[Start of Attachment]
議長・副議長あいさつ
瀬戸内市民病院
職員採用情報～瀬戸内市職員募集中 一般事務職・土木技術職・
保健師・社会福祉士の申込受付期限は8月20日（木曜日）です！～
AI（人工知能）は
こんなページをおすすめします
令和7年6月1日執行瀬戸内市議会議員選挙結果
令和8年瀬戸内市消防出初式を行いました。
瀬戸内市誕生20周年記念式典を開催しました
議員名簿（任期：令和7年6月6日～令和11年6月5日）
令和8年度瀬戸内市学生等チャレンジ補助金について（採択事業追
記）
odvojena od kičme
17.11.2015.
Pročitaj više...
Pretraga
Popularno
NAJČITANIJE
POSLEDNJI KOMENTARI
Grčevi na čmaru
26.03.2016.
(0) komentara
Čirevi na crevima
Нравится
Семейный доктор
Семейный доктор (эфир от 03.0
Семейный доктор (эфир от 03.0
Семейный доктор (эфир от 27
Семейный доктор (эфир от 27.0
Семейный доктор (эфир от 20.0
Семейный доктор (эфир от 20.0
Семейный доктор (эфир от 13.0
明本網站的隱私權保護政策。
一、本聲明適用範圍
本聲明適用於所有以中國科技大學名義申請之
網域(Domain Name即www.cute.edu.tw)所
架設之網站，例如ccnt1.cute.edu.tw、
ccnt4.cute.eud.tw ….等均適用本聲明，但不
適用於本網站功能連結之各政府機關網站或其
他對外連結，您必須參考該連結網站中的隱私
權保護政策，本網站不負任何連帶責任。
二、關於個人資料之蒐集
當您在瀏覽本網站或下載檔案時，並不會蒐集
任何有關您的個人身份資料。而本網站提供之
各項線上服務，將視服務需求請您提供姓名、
[End of Attachment]
* WORK INSTRUCTION: Copy out each line of the records where the word "cute" appears.

* THE COMPLETED TASK:
網域(Domain Name即www.cute.edu.tw)所
架設之網站，例如ccnt1.cute.edu.tw、
ccnt4.cute.eud.tw ….等均適用本聲明，但不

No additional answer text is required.